The arena is emblematic of Communist Modernism. It is one of the few remaining sports arenas in this architectural style. Three other examples are -the Wiener Stadthalle in Vienna, the Hala Olivia in Gdańsk, Poland, and the now destroyed Volgar Sports Palace in Tolyatti, Russia.

==Controversy==
The venue is located on the site of the Piramónt cemetery, the oldest Jewish cemetery in Vilnius, which dates back to the late fifteenth century, when Vilnius was the capital of the Grand Duchy of Lithuania. Russian authorities closed the cemetery in 1831. The Soviet authorities destroyed the cemetery in 1949–1950 during the construction of Žalgiris Stadium.

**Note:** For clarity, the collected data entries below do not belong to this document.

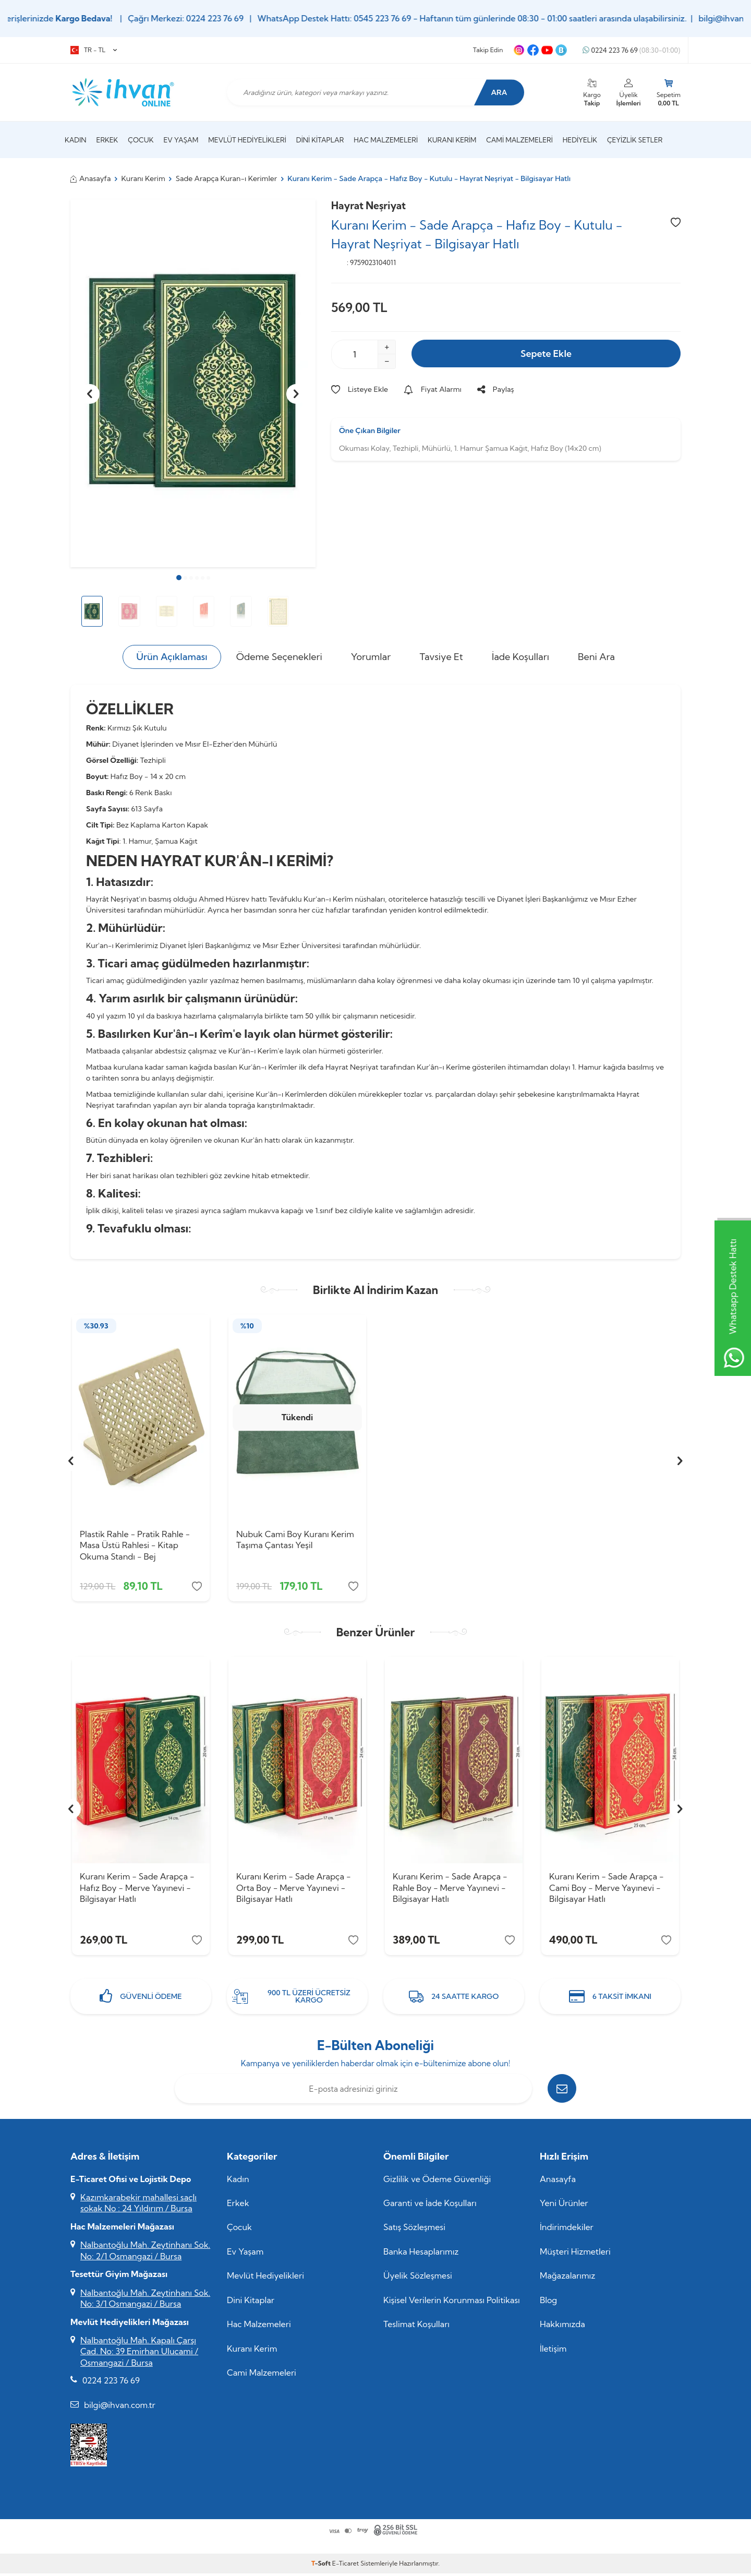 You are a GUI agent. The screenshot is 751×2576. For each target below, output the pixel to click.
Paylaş (495, 389)
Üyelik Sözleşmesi (417, 2278)
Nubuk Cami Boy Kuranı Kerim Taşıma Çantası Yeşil (295, 1539)
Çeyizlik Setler (635, 140)
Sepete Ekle (546, 354)
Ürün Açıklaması (171, 657)
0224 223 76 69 (631, 50)
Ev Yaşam (180, 140)
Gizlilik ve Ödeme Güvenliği (437, 2181)
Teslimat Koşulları (416, 2327)
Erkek (107, 140)
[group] (193, 383)
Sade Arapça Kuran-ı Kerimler (226, 178)
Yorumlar (371, 657)
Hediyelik (580, 140)
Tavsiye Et (441, 657)
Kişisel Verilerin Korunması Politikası (451, 2302)
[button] (178, 577)
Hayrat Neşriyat (368, 205)
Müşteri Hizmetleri (575, 2254)
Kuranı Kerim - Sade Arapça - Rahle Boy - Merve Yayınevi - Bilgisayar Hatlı (450, 1889)
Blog (548, 2302)
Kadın (76, 140)
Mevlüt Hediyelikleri (247, 140)
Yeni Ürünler (564, 2205)
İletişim (553, 2351)
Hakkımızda (562, 2327)
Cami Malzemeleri (519, 140)
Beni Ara (596, 657)
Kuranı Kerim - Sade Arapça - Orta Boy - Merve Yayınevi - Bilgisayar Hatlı (293, 1889)
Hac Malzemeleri (386, 140)
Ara (498, 92)
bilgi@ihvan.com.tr (119, 2407)
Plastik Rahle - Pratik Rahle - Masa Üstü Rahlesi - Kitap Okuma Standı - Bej (135, 1545)
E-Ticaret (345, 2566)
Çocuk (140, 140)
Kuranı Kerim (452, 140)
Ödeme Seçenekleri (279, 657)
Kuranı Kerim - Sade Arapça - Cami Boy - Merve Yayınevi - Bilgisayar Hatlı (606, 1889)
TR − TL (93, 50)
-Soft (321, 2566)
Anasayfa (90, 178)
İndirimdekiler (566, 2230)
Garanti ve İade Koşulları (430, 2205)
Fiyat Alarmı (433, 389)
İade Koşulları (520, 657)
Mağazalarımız (567, 2278)
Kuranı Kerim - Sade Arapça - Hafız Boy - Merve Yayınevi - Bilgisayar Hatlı (137, 1889)
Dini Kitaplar (320, 140)
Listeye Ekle (359, 389)
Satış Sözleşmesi (414, 2230)
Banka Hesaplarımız (421, 2254) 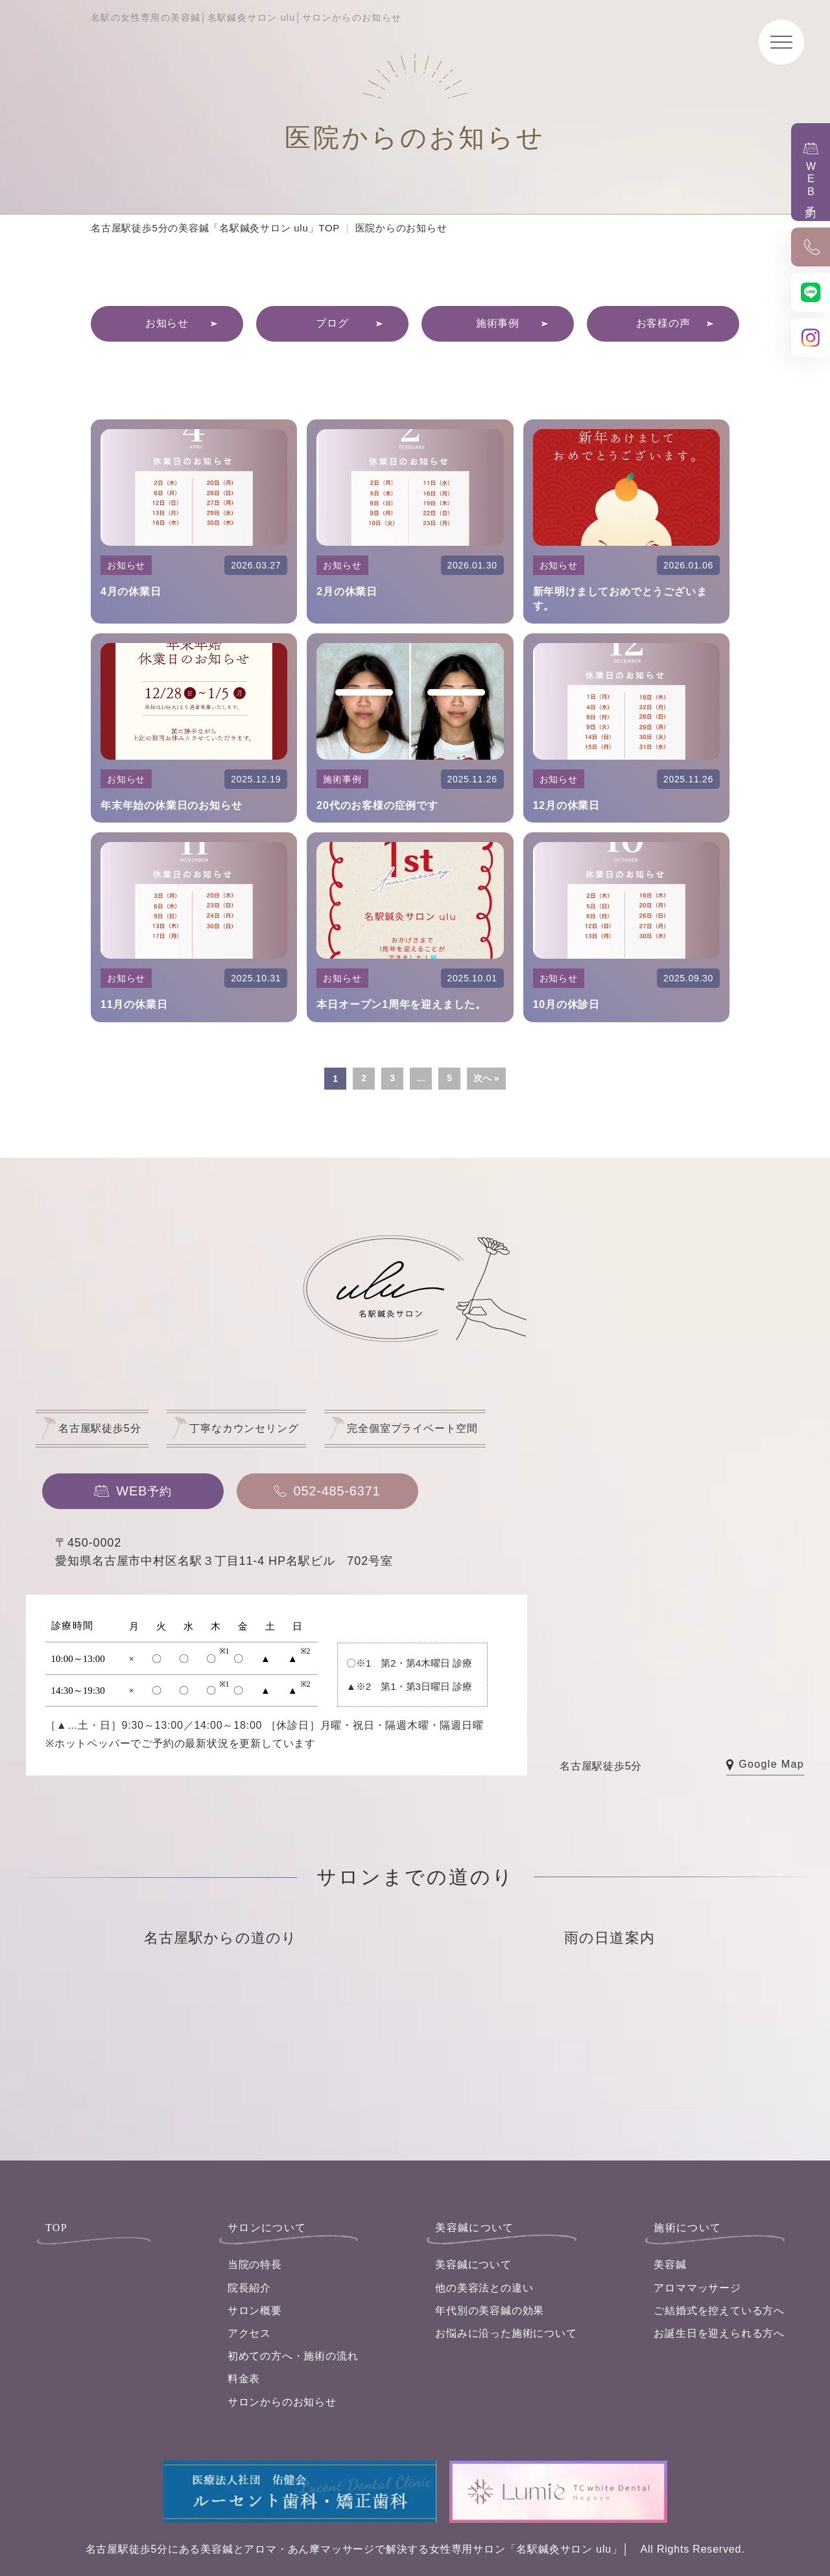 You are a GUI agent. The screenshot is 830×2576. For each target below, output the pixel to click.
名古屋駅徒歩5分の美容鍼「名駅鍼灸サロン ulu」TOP (215, 227)
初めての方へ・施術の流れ (293, 2355)
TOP (56, 2227)
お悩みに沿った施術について (505, 2333)
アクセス (249, 2333)
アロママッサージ (697, 2287)
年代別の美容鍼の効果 (489, 2310)
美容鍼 (670, 2264)
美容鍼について (473, 2264)
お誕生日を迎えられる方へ (719, 2333)
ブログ (332, 323)
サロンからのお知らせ (282, 2401)
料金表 (244, 2378)
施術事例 (497, 323)
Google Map (765, 1765)
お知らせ (167, 323)
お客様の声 (663, 323)
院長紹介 (249, 2287)
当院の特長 (255, 2264)
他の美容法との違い (484, 2287)
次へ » (486, 1078)
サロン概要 (255, 2310)
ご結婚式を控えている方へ (719, 2310) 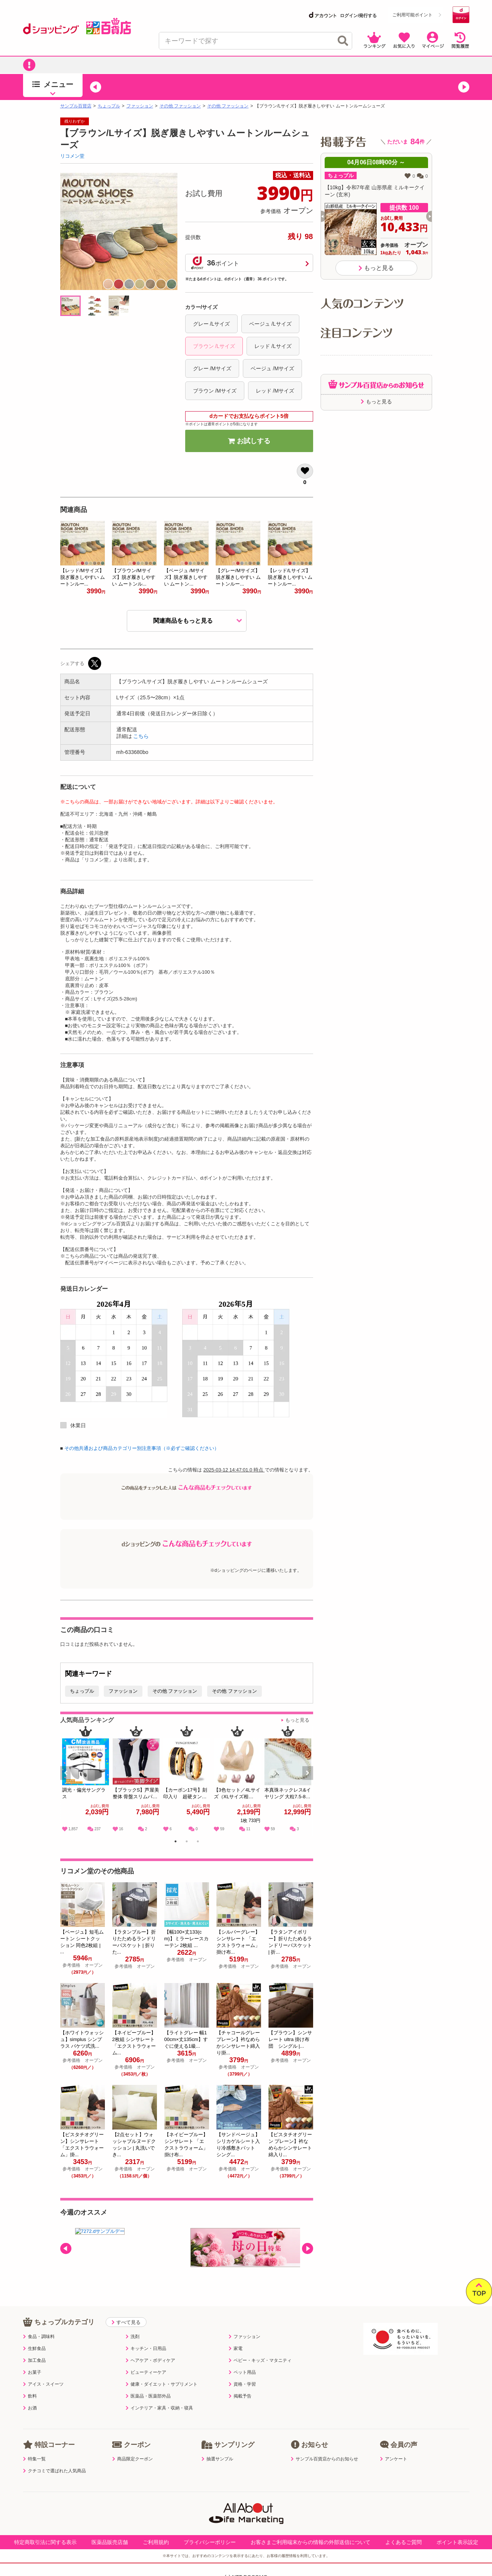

In August 2015, Lithuania's Chief Rabbi Chaim Burshtein was dismissed by the Lithuanian Jews after he made a public statement opposing the conversion of the arena into a convention center. In 2016–2017, a petition opposing the convention center received 38,000 signatures, many from descendants of Lithuanian Jews now living in other countries.

New plans for transforming the Palace of Concerts and Sports into a modern convention center were announced in December 2019. The plans were discussed and approved by the Lithuanian Jewish community and by the London-based Committee for the Preservation of Jewish Cemeteries in Europe. However, more than 50,000 signatures have been collected against the plan and a descendant of people buried in the cemetery sued the owners of the venue at the Vilnius District Court to halt the works. The plaintiff was later joined by more than a hundred others.